#### Excerpted records
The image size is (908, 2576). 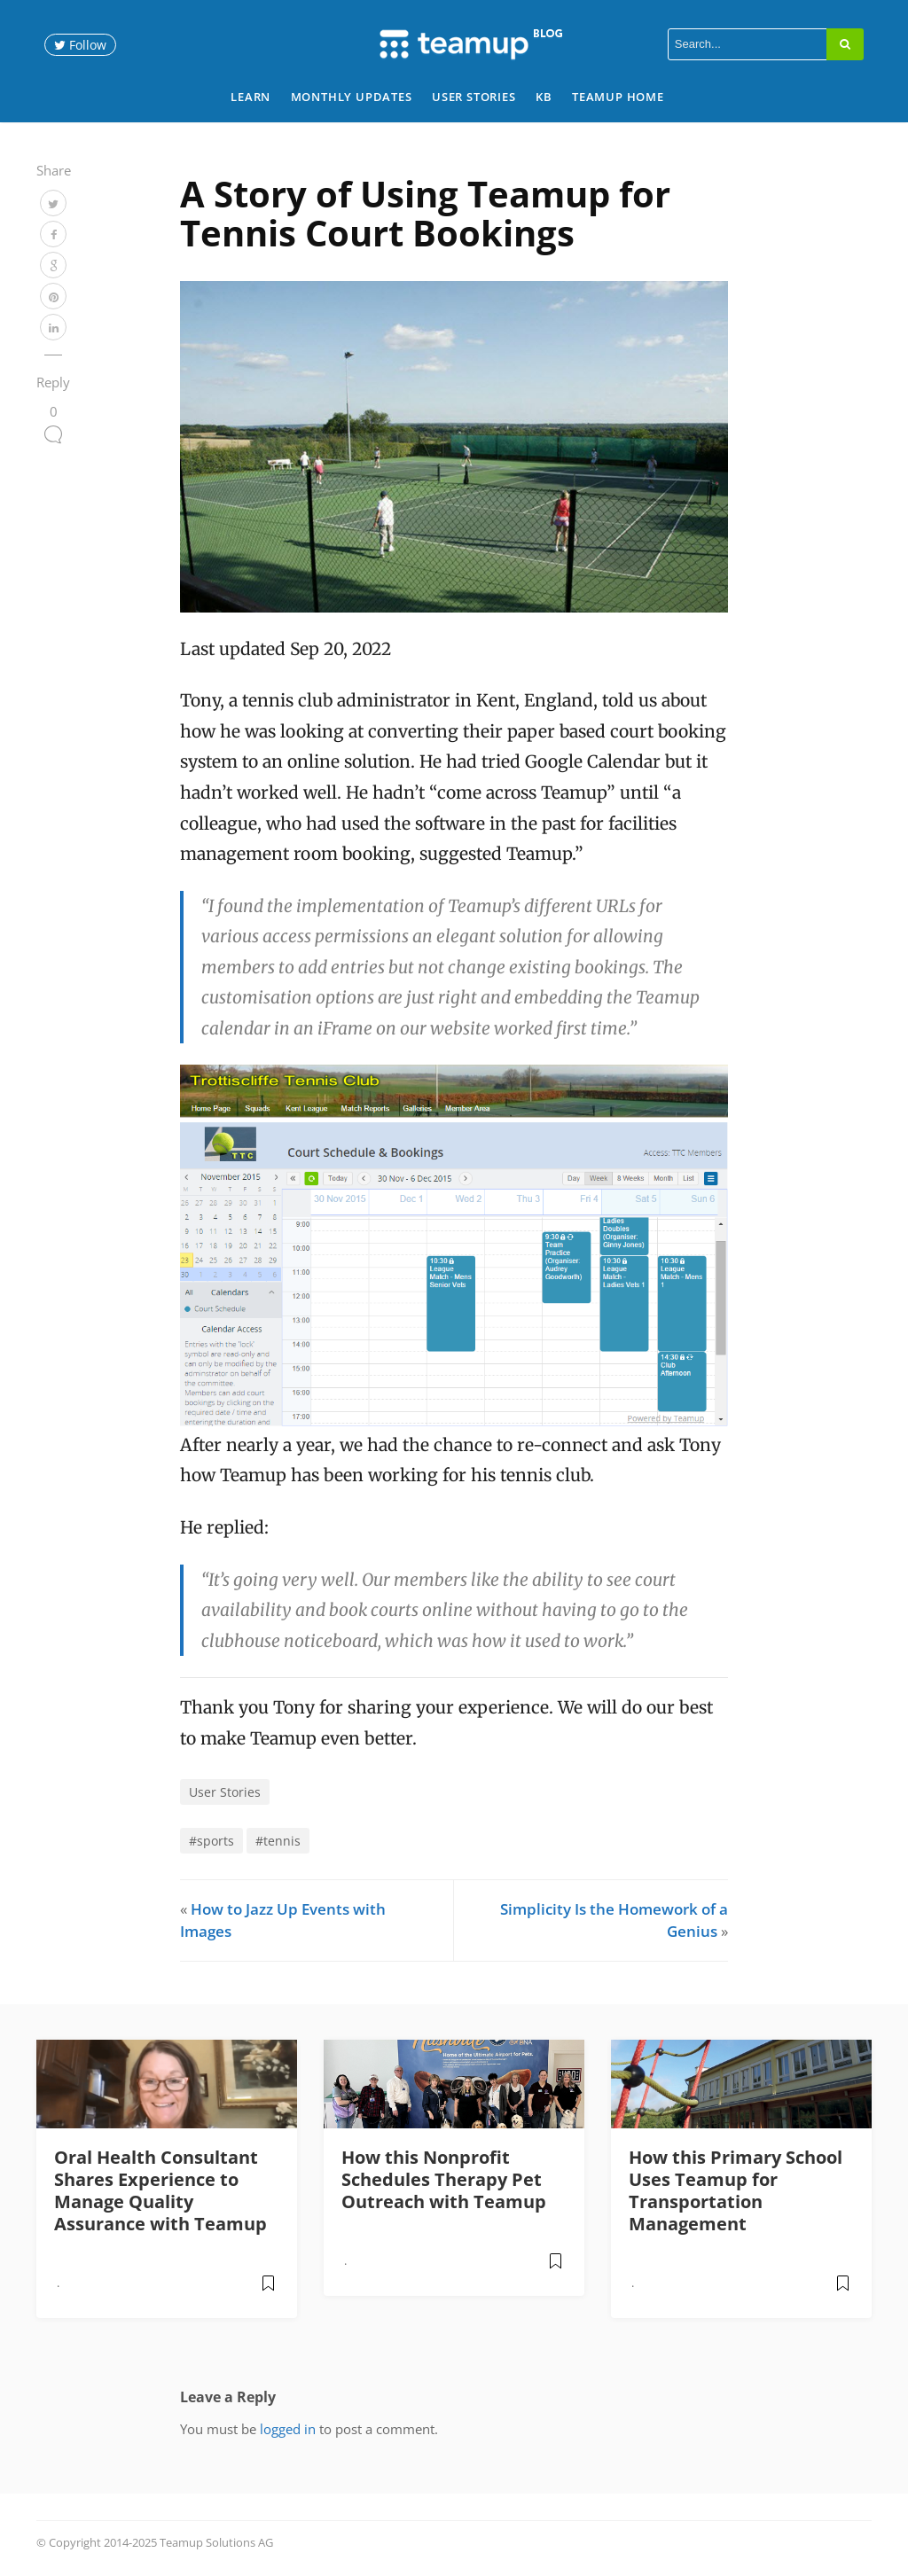 What do you see at coordinates (80, 44) in the screenshot?
I see `Follow` at bounding box center [80, 44].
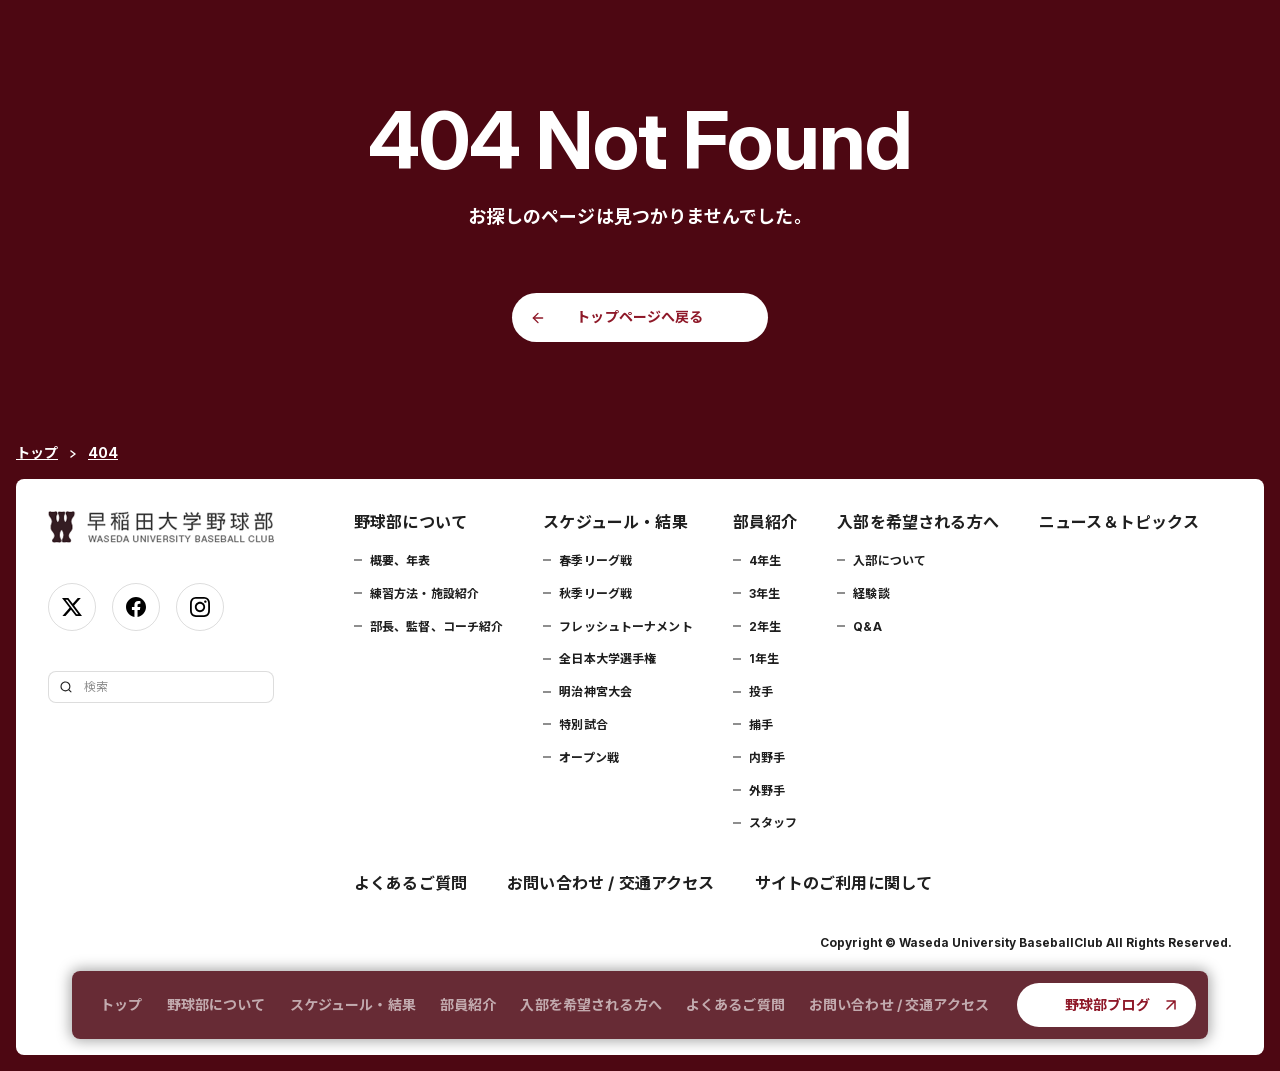 The height and width of the screenshot is (1071, 1280). Describe the element at coordinates (767, 757) in the screenshot. I see `内野手` at that location.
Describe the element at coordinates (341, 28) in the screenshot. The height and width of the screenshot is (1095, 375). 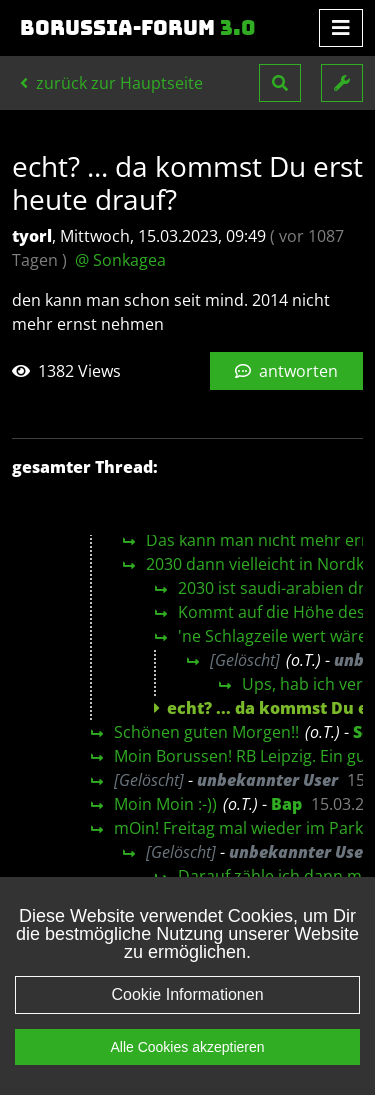
I see `[Toggle navigation]` at that location.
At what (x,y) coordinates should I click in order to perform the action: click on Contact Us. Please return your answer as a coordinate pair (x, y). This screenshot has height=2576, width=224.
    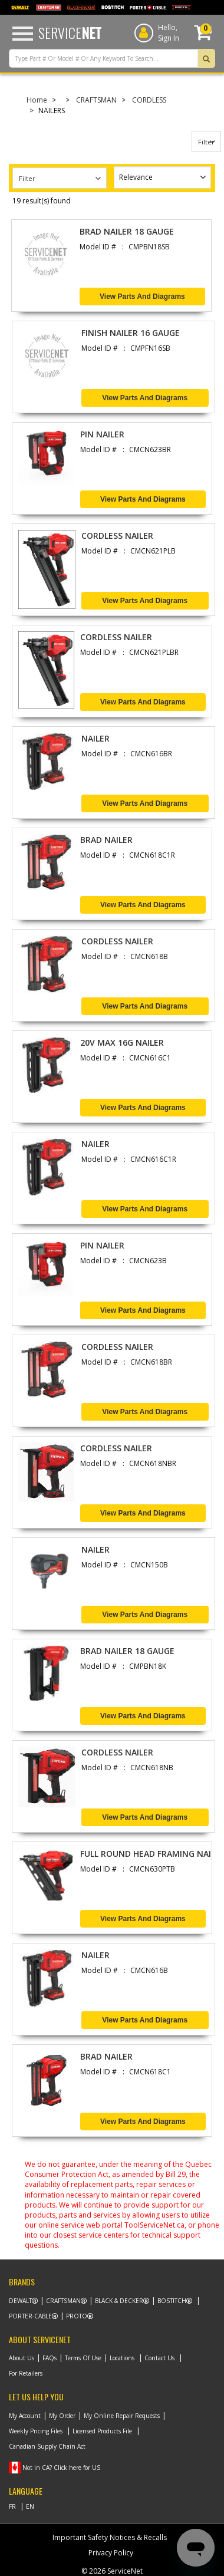
    Looking at the image, I should click on (159, 2358).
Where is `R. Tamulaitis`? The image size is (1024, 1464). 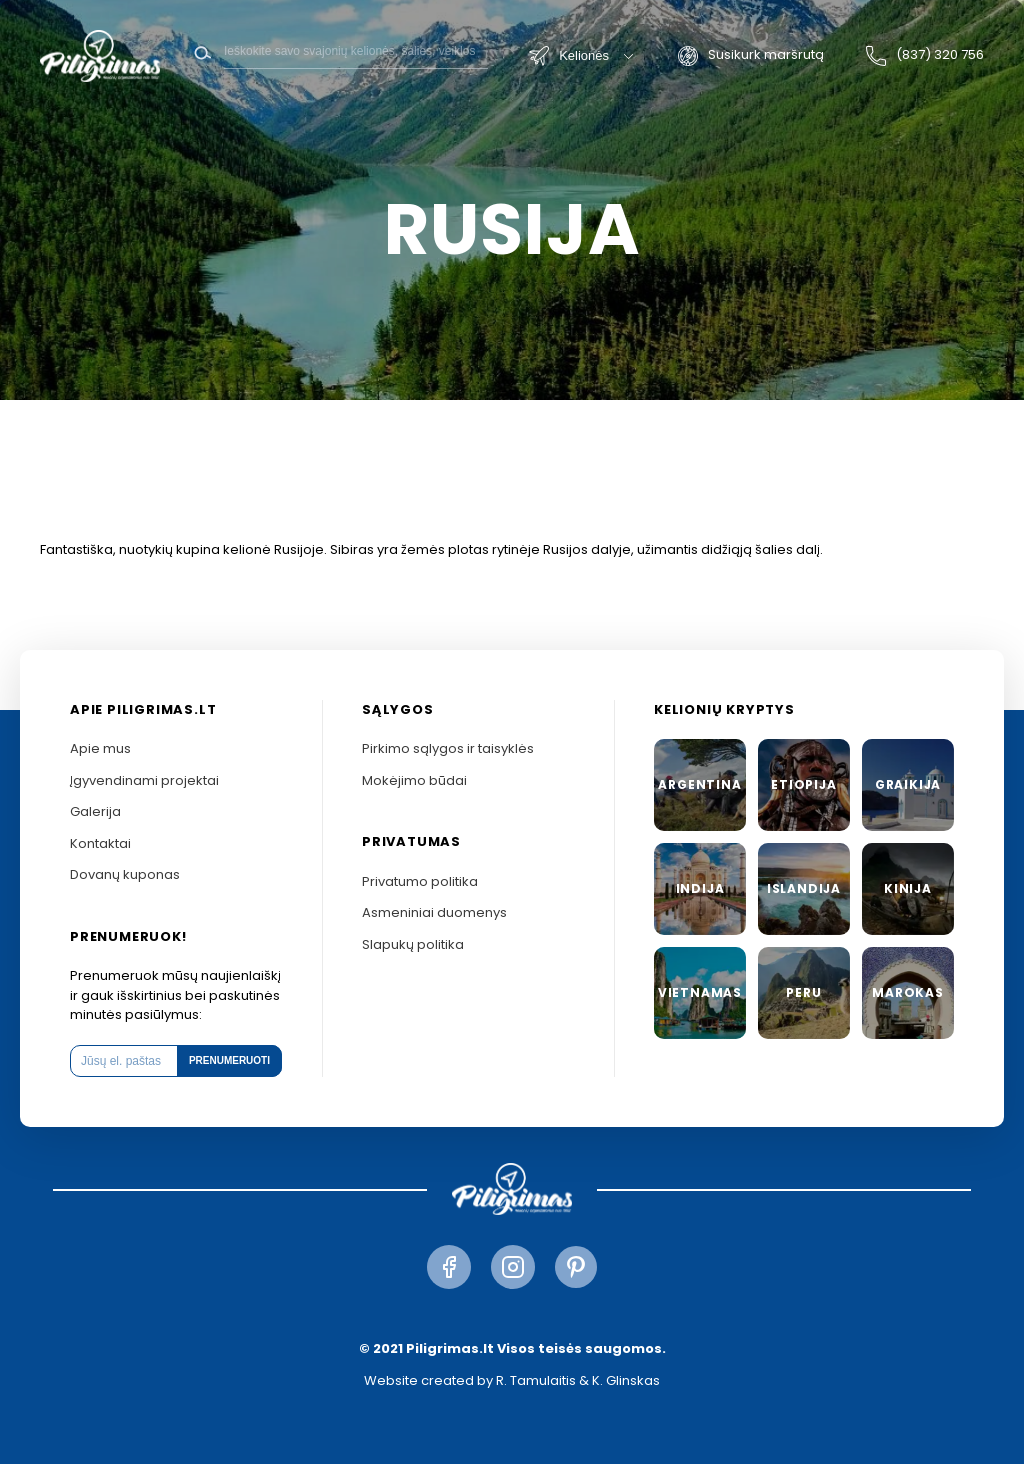
R. Tamulaitis is located at coordinates (536, 1380).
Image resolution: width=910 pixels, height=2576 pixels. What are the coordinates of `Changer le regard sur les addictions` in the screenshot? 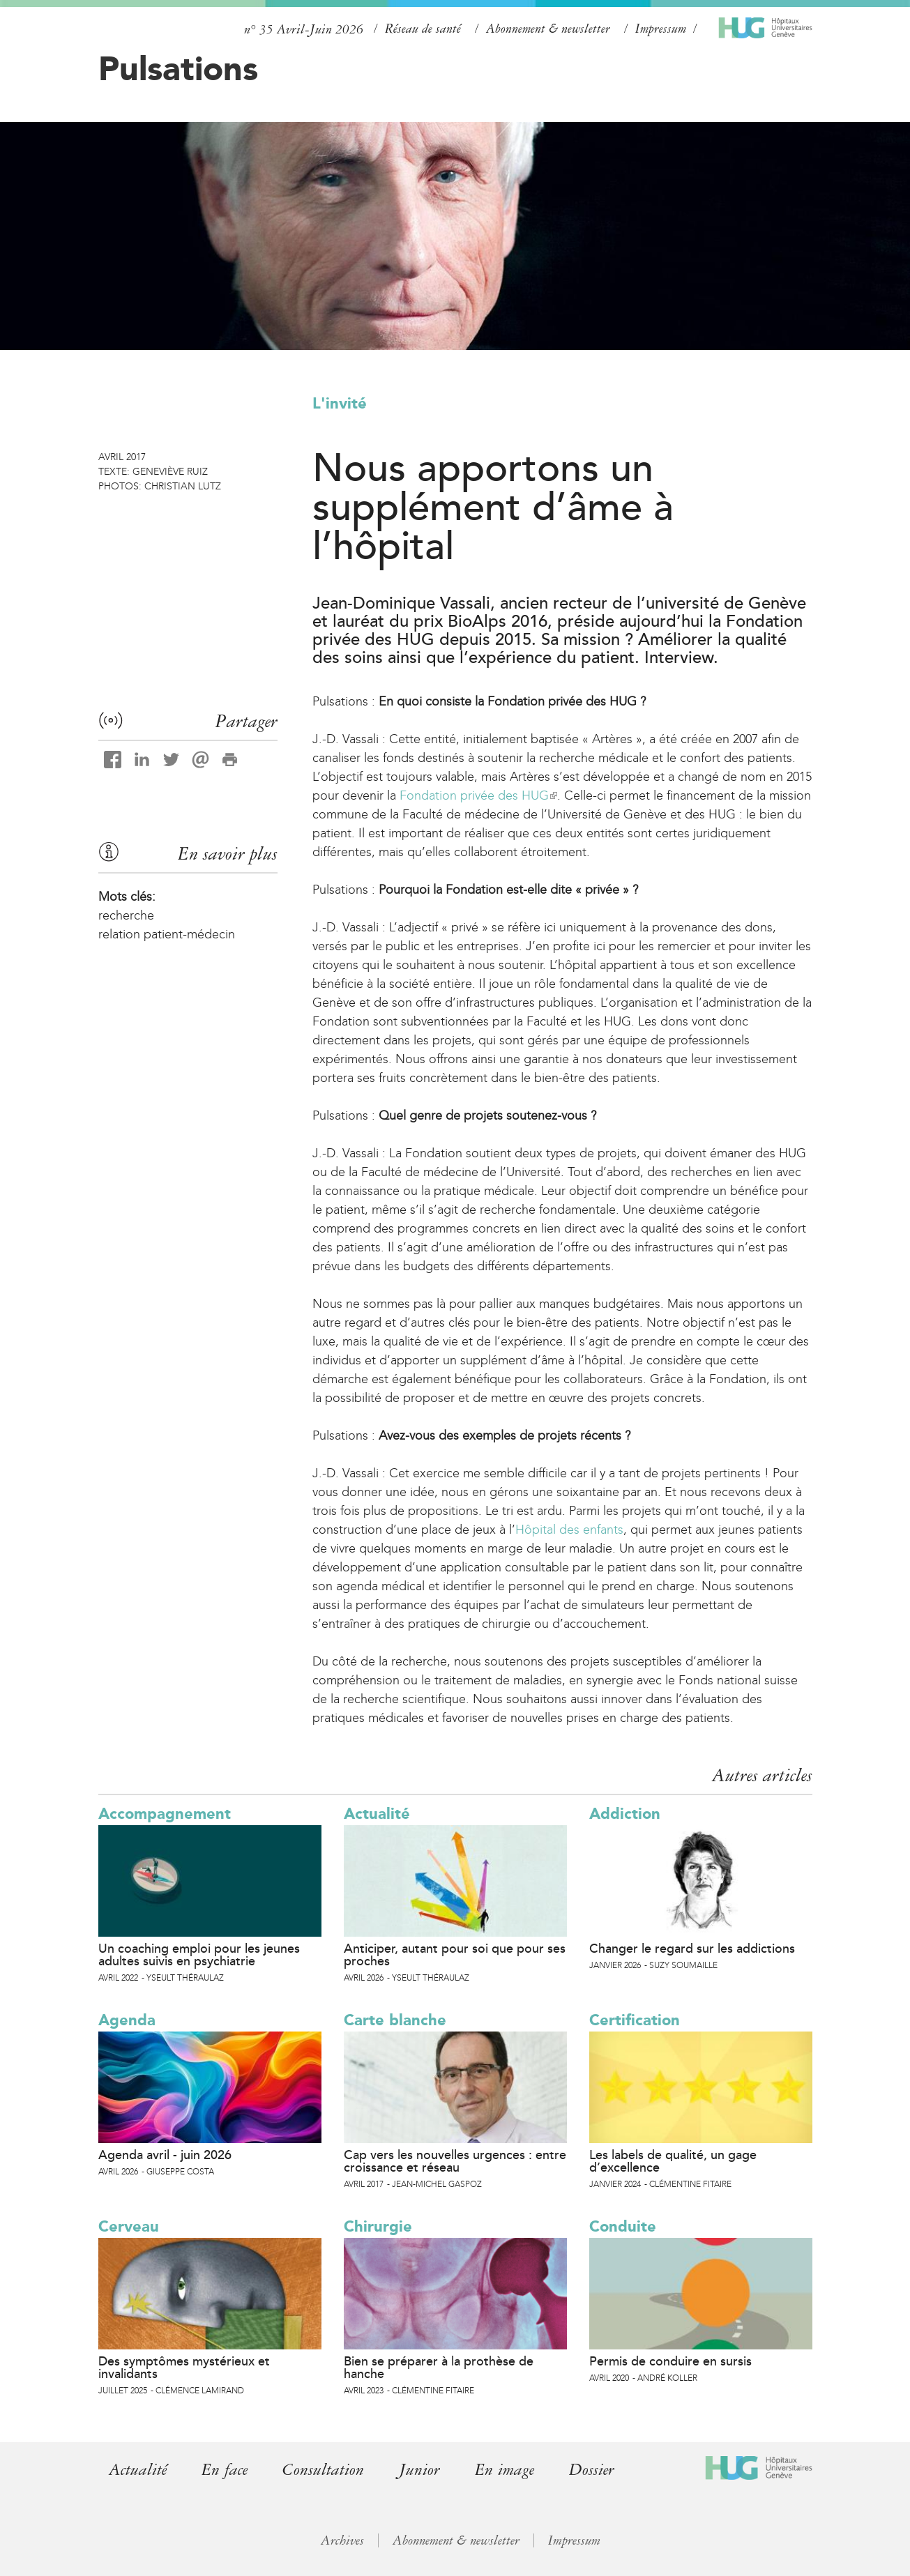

#### Assignment
Leave the pictures out, and copy exactly each line from the one containing "is (1024, 1464)." through the final line of the data.

#### Exercise answer
Where is `R. Tamulaitis`? The image size is (1024, 1464). 
R. Tamulaitis is located at coordinates (536, 1380).
Image resolution: width=910 pixels, height=2576 pixels. What are the coordinates of `Changer le regard sur les addictions` in the screenshot? 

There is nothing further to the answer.